Monday, 5 September 2016

End of August

Yellow Wagtail (c) Bark
This is one of the times in the year when everything seems to slow down a bit and superficially one week looks very much like another. There are subtle differences however nothing ever really stands still. The weather has been flipping between high summer and early autumn, cool in the mornings but warming up quickly in the sunshine. The silky tassels at the top of the phragmites reed stems have emerged fully now. They are in the process of turning from a reddish maroon when they first emerged to a beautiful pale coppery gold, as they ripen and set seed.

Blue Tit and Long Tailed Tit (c) Derek Lane
Juvenile Great and Blue Tits seem to use the dried hogweeds and cow parsleys as gym appliances as they glean insects from them, spending as much time upside down as up the right way. These mixed foraging parties often seem to have coalesced around a family of Log-tailed Tits. Amongst the Tits it is possible to find Willow Warblers and Chiffchaffs along with the occasional Whitethroat and Blackcap. 
In Long Meadow there are still several Redstarts and on Sunday a family of four Lesser Whitethroats were fly catching from one of the isolated briars.

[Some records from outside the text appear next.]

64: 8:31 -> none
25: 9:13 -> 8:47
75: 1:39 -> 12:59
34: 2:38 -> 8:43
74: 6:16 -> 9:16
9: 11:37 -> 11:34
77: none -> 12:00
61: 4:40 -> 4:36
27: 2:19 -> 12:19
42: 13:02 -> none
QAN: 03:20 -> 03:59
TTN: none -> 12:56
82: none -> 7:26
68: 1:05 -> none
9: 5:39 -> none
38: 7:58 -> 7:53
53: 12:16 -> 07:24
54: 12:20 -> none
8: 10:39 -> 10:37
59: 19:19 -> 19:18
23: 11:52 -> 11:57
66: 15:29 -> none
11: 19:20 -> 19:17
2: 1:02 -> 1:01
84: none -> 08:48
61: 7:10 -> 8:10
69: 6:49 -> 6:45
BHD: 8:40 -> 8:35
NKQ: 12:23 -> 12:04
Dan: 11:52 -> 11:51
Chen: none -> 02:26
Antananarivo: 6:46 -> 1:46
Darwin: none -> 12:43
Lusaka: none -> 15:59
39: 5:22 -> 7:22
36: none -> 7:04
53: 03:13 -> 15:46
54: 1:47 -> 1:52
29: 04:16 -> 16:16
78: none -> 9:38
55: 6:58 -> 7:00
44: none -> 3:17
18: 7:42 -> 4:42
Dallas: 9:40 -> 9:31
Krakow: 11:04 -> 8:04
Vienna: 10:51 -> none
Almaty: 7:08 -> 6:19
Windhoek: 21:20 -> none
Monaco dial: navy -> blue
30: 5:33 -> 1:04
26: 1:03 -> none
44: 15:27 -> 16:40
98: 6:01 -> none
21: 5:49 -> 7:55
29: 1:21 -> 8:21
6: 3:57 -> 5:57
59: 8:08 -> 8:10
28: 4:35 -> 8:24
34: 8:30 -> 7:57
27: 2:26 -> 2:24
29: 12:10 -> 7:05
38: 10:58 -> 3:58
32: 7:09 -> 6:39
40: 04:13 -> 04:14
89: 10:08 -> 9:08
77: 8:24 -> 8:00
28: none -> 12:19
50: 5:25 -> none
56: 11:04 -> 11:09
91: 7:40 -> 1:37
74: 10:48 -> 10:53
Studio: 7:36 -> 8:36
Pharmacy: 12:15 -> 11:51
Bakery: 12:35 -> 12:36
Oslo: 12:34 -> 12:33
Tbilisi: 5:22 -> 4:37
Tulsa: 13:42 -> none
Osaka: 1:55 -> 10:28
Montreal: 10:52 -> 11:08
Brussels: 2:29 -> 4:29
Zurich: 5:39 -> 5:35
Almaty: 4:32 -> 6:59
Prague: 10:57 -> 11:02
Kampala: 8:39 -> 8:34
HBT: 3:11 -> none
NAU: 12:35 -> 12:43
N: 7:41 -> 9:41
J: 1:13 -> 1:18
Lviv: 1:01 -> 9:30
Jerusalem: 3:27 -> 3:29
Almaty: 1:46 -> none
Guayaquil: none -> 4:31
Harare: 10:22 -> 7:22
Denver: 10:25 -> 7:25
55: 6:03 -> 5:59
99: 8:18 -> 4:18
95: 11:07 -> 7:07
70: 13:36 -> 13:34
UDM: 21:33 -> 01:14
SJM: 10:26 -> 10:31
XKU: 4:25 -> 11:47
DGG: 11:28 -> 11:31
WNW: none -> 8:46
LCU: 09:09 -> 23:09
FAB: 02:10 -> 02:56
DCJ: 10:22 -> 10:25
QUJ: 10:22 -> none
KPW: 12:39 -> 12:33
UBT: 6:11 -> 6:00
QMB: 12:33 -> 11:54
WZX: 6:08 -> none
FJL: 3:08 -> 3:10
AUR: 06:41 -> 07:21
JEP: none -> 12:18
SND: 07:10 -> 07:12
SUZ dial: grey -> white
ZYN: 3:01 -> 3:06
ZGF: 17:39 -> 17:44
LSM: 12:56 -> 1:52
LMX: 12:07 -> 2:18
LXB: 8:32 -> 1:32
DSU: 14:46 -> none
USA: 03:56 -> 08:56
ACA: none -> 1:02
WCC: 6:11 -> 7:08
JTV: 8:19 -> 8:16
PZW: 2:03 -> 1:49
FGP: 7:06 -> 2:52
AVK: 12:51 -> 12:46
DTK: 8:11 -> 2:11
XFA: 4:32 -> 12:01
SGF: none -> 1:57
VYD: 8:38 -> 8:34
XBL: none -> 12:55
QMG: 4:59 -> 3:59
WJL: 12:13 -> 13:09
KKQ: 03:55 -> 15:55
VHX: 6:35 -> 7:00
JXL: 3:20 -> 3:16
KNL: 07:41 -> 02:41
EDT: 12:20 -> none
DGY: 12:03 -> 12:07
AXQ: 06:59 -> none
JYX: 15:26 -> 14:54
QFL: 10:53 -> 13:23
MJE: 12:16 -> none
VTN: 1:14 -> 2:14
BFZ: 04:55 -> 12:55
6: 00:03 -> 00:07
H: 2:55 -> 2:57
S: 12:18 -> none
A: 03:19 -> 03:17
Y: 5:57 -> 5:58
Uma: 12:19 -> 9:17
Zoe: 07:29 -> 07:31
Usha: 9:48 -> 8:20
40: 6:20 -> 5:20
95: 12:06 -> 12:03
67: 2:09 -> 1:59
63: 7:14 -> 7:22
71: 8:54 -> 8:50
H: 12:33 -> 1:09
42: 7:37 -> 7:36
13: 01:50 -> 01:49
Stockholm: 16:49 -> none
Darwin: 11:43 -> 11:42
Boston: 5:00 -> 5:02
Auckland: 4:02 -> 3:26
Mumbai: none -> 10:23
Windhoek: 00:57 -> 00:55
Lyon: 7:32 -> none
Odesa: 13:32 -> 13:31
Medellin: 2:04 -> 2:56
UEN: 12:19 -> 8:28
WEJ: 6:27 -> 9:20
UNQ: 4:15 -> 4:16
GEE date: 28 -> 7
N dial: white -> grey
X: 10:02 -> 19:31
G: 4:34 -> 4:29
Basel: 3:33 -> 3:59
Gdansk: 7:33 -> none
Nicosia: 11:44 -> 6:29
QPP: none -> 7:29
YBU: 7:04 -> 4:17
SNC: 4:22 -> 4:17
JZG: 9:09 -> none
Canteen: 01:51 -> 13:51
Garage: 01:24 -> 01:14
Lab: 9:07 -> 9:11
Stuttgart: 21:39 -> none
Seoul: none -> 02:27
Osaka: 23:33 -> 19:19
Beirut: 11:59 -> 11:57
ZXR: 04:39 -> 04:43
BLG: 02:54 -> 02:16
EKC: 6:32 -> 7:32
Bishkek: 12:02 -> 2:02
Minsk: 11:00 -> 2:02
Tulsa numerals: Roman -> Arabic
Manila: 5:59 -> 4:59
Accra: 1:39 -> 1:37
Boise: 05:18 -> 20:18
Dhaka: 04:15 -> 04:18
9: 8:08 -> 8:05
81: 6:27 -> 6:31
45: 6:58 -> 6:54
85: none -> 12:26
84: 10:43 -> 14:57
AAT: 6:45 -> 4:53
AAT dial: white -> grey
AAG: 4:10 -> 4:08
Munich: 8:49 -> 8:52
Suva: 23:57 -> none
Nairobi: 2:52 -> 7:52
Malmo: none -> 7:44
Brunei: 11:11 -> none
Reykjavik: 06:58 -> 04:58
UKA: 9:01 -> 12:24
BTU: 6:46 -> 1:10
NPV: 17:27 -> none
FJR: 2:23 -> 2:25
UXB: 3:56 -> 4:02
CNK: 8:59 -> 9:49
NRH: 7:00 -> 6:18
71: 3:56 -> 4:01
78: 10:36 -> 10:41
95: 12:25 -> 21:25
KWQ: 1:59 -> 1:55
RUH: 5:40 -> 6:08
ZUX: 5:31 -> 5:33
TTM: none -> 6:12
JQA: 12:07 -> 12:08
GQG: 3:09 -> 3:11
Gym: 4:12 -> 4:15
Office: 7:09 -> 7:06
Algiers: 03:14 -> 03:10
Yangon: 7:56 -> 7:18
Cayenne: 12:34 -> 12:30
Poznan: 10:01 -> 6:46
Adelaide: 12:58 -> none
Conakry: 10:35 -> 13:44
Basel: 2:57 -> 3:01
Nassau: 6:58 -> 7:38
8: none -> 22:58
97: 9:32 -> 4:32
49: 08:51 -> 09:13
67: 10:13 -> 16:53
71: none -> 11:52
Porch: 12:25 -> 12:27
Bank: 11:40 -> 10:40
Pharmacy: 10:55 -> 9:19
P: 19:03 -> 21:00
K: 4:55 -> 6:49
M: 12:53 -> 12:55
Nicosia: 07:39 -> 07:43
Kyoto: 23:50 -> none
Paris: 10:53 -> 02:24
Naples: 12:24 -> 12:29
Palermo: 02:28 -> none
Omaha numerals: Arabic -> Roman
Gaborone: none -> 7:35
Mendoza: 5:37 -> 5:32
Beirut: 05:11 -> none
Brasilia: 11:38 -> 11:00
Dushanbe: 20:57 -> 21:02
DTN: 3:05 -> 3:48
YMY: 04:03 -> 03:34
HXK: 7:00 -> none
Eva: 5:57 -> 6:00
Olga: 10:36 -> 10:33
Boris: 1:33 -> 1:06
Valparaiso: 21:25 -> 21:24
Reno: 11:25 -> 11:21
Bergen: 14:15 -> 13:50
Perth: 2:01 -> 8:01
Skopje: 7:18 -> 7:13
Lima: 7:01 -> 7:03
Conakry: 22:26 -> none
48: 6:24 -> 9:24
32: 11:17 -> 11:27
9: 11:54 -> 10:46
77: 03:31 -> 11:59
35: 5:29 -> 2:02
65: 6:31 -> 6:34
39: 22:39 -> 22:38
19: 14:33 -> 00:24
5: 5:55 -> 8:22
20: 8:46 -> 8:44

Lesser Whitethroats (c) Bark

The cattle on Ashgrave were feeding just in front of the hide and they were accompanied by at least ten Yellow Wagtails feeding in the grass under their legs seeming to risk being flattened in pursuit of the flies that the cows attract or disturb from the grass. From time to time they would fly up and land on the screening beside the hide giving excellent up close views.
Yellow Wagtail (c) JR

Out from the first screen the area of mud is getting bigger and is offering plenty of new feeding areas for snipe and places for ducks to loaf away the days as they moult out of eclipse and into their new plumage. There is a dirty white tide line around the lagoon made up of pale discarded feathers. The Mandarin ducks are still out there but sometimes spend some of their time out on the scrapes on Greenaways. A few passage waders have been moving through including Greenshank, Dunlin, Ruff, Common Sandpiper and Black tailed Godwit.

Small Tortoiseshell and Hornets nest at the Hide (c) Bark
Whinchats are popping up in different places across the moor. There were at least two in July’s meadow on on Sunday and on Saturday what we took for two Wheatears (we only saw them briefly) turned out on looking the pictures to have been a Whinchat and a Wheatear. They have also been spotted out on the fence line at the Pill one of their most regular haunts.
Wheatear and Whinchat July's Meadow(c) JR

The Purple Heron is still with us. It puts in very occasional and irregular appearances and must be the most difficult and frustrating bird to twitch. I would be very surprised if it stayed very much longer before heading south for the winter.

In previous years the next few weeks have turned up Wrynecks and Shrikes let’s hope that this year one or both put in an appearance.